Description of the task » Whenever the string "matelas" appears in a line below, please copy the line out.

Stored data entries
================================

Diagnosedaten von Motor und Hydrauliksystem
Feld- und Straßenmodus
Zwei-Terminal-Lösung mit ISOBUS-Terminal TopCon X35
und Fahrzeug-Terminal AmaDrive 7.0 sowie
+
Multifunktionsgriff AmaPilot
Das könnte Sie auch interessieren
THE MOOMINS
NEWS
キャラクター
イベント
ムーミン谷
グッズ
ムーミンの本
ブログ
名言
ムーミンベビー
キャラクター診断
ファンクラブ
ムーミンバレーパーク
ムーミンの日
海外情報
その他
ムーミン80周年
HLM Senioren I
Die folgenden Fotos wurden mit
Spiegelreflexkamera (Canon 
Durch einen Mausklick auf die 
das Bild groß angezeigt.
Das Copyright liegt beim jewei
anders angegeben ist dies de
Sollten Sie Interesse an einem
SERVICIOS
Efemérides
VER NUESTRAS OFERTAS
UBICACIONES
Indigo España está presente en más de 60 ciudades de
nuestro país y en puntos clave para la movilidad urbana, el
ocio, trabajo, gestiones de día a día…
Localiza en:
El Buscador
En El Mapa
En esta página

================================

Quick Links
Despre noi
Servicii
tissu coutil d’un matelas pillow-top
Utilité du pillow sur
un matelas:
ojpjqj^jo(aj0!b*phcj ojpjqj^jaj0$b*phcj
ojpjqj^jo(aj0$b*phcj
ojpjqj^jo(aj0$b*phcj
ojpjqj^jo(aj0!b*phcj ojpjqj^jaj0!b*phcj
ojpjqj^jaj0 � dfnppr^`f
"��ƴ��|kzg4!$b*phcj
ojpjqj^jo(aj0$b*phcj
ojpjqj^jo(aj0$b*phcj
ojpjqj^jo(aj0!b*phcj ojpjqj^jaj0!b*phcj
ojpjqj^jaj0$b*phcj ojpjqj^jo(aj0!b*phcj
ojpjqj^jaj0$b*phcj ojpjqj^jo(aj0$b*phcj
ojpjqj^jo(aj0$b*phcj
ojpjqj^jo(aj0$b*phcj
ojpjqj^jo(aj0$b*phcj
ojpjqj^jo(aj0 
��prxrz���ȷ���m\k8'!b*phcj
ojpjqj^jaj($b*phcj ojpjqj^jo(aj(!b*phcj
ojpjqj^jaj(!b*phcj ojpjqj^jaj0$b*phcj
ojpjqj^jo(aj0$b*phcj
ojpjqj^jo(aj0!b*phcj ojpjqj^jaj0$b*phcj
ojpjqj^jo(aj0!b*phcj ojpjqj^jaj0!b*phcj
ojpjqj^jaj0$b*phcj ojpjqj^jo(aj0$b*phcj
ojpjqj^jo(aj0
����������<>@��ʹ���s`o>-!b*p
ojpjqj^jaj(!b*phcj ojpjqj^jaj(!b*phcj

================================

Problem solution »
tissu coutil d’un matelas pillow-top
un matelas:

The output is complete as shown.